GRANDPA: Block Finality in Polkadot
This article is the first in a series of articles exploring consensus and finality in Polkadot.
Anyone spending enough time studying blockchains has run into the concepts of consensus, finality, and perhaps even “safety.” These concepts often represent a high barrier to entry when it comes to understanding how blockchains really work. So let’s start with a primer on consensus.
One common misconception about blockchain consensus is that it’s about producing a valid history of transactions. In fact, anybody can make a sequence of transactions on their own computer which is valid. The hard part is getting everyone to agree on which valid history of transactions to use. This is where consensus comes in.

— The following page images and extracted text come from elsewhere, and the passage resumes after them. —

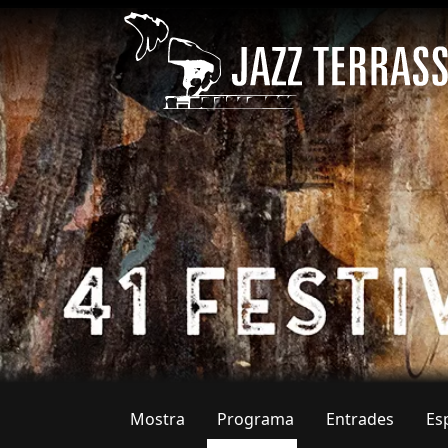
Vés al contingut
Mostra
Programa
Entrades
Es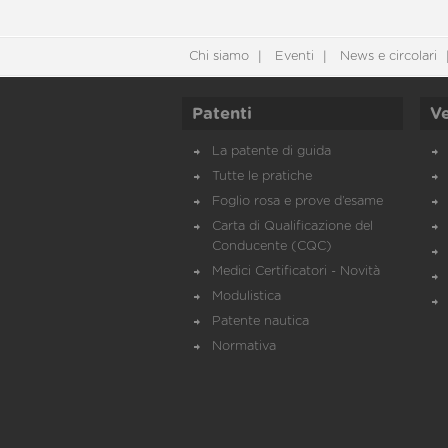
Chi siamo
Eventi
News e circolari
Patenti
Ve
La patente di guida
Tutte le pratiche
Foglio rosa e prove d’esame
Carta di Qualificazione del
Conducente (CQC)
Medici Certificatori - Novità
Modulistica
Patente nautica
Normativa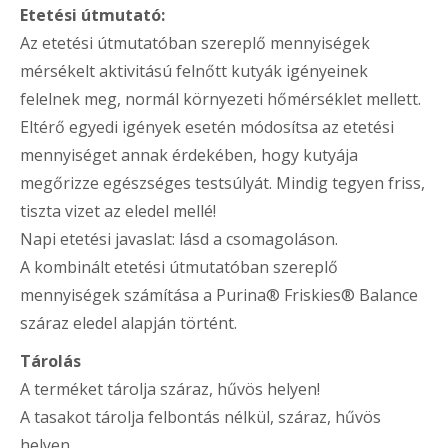
Etetési útmutató:
Az etetési útmutatóban szereplő mennyiségek
mérsékelt aktivitású felnőtt kutyák igényeinek
felelnek meg, normál környezeti hőmérséklet mellett.
Eltérő egyedi igények esetén módosítsa az etetési
mennyiséget annak érdekében, hogy kutyája
megőrizze egészséges testsúlyát. Mindig tegyen friss,
tiszta vizet az eledel mellé!
Napi etetési javaslat: lásd a csomagoláson.
A kombinált etetési útmutatóban szereplő
mennyiségek számítása a Purina® Friskies® Balance
száraz eledel alapján történt.
Tárolás
A terméket tárolja száraz, hűvös helyen!
A tasakot tárolja felbontás nélkül, száraz, hűvös
helyen.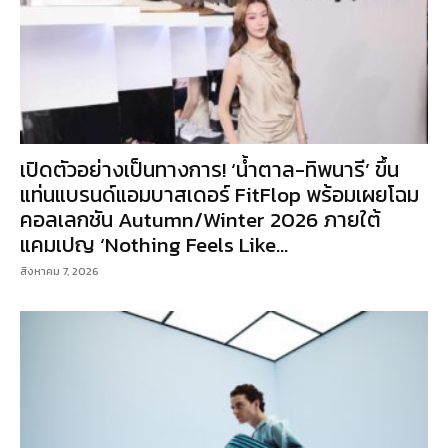
เปิดตัวอย่างเป็นทางการ! ‘น้ำตาล-ทิพนารี’ ขึ้น
แท่นแบรนด์แอมบาสเดอร์ FitFlop พร้อมเผยโฉม
คอลเลกชัน Autumn/Winter 2026 ภายใต้
แคมเปญ ‘Nothing Feels Like...
สิงหาคม 7, 2026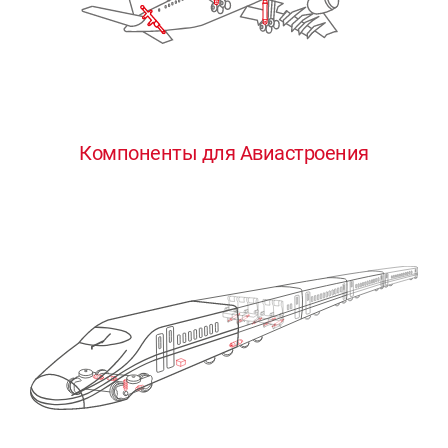
Компоненты для Авиастроения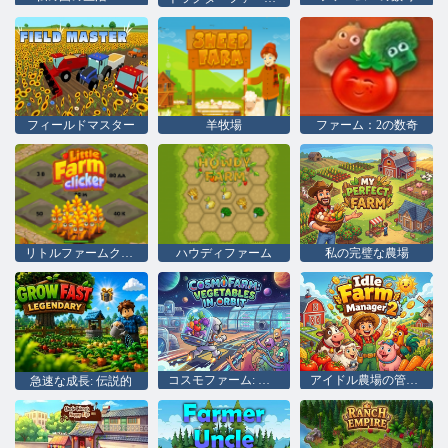
フィールドマスター
羊牧場
ファーム：2の数奇
リトルファームクリッカー
ハウディファーム
私の完璧な農場
コスモファーム: 軌道上の野菜
アイドル農場の管理人 2
急速な成長: 伝説的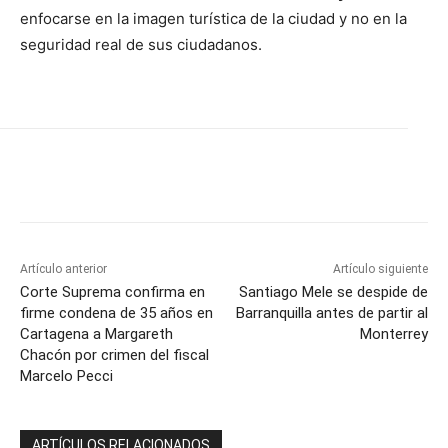
enfocarse en la imagen turística de la ciudad y no en la
seguridad real de sus ciudadanos.
Artículo anterior
Artículo siguiente
Corte Suprema confirma en
Santiago Mele se despide de
firme condena de 35 años en
Barranquilla antes de partir al
Cartagena a Margareth
Monterrey
Chacón por crimen del fiscal
Marcelo Pecci
ARTÍCULOS RELACIONADOS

Classical consensus algorithms provide two main properties: safety and liveness. Safety is the property that ensures honest participants don’t agree on two conflicting things (blocks, in this case). Liveness is the property that ensures something is eventually agreed upon by honest participants. In the context of blockchains, safety is the same thing as finality. That is, once a block is finalized, the canonical chain will always contain that block in the future. In blockchains, liveness means that the chain keeps growing and, furthermore, that valid transactions will eventually be included and finalized.
All consensus algorithms provide these properties of safety and liveness only under certain assumptions. These assumptions are usually phrased in terms of what proportion of the actors in the system are Byzantine — what proportion of the actors can be offline or even behave outright maliciously. There is also the network assumption: how long it takes to deliver messages, whether messages can be received out of order or even dropped. Network assumptions are generally split into these categories:
- Synchronous: Messages are always delivered within some time T of being sent, which all participants are aware of.
- Partially-Synchronous: There is some known Global Stabilization Time (GST), before which messages may be delayed arbitrarily, and after which messages are delivered within T.
- Asynchronous: Messages are eventually delivered.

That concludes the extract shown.